#### Entries supplied
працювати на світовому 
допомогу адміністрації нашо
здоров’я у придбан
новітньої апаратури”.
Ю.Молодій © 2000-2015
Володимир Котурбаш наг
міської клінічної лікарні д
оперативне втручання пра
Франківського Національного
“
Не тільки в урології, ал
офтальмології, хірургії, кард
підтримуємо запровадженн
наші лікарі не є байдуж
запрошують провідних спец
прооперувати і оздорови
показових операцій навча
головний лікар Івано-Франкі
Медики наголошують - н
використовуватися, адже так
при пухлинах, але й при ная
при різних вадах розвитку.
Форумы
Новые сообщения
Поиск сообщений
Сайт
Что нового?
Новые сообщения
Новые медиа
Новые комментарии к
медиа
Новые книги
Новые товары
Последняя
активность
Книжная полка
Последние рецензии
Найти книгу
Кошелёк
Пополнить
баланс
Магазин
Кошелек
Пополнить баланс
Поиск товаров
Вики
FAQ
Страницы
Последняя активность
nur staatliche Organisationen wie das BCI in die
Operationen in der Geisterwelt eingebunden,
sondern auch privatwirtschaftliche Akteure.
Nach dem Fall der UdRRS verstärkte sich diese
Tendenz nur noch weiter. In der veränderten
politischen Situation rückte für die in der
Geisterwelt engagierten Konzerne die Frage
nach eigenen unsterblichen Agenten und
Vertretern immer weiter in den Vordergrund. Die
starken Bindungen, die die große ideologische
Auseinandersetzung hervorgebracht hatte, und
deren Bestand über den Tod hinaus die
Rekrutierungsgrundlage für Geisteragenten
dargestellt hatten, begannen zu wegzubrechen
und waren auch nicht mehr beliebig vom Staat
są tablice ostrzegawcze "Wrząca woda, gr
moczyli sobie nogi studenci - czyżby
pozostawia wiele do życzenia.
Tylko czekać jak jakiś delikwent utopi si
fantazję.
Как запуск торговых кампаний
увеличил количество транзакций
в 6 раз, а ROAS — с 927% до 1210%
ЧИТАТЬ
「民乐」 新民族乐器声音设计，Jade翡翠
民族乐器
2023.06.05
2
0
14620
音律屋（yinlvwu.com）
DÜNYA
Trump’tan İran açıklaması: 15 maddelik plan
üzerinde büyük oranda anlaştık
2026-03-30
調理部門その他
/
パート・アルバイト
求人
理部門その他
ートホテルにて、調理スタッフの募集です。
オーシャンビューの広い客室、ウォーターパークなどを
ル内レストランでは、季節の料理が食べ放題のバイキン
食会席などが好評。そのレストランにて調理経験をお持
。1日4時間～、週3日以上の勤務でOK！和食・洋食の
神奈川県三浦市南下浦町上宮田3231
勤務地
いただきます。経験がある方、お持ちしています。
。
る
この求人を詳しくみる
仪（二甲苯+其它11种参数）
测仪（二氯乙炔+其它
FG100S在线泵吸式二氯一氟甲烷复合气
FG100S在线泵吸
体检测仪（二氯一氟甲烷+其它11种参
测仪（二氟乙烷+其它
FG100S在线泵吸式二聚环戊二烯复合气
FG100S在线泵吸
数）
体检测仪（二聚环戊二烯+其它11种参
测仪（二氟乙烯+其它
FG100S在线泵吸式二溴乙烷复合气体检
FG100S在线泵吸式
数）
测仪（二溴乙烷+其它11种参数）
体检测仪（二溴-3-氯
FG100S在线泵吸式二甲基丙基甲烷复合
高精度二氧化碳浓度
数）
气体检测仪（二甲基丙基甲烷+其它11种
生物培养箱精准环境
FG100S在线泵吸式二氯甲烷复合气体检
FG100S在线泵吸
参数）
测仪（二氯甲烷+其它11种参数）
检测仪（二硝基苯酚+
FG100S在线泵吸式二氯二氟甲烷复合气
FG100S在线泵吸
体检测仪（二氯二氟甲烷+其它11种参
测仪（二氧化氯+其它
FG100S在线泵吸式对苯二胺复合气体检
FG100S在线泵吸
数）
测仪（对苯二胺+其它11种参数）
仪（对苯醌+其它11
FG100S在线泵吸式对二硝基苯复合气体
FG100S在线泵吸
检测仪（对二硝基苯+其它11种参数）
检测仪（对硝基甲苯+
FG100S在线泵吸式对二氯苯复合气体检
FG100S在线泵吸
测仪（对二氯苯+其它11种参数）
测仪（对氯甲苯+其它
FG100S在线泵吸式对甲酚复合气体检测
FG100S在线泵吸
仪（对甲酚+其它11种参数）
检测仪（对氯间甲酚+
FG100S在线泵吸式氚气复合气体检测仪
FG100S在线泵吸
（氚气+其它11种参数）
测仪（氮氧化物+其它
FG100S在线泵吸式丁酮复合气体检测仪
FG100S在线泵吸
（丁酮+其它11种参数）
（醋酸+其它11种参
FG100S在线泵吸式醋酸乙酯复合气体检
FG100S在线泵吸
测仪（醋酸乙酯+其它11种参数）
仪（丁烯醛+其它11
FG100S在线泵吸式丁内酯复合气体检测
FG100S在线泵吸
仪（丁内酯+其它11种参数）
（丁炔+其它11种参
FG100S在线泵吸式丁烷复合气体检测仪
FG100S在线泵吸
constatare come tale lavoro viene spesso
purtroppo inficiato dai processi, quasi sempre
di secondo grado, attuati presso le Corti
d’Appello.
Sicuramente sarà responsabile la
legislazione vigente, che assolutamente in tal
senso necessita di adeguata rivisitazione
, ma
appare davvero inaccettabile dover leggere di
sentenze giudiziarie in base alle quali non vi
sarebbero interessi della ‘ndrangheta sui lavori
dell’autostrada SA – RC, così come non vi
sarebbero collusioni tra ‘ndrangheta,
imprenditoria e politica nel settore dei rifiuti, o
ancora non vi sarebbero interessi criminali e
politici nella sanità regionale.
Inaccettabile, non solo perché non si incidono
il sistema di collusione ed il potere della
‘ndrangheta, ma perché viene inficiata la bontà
########
(Task requirements)
Would you print, exactly as written, every line above from the one holding "запрошують провідних спец" through the one holding "Книжная полка", with both included and no other lines?

(Exercise answer)
запрошують провідних спец
прооперувати і оздорови
показових операцій навча
головний лікар Івано-Франкі
Медики наголошують - н
використовуватися, адже так
при пухлинах, але й при ная
при різних вадах розвитку.
Форумы
Новые сообщения
Поиск сообщений
Сайт
Что нового?
Новые сообщения
Новые медиа
Новые комментарии к
медиа
Новые книги
Новые товары
Последняя
активность
Книжная полка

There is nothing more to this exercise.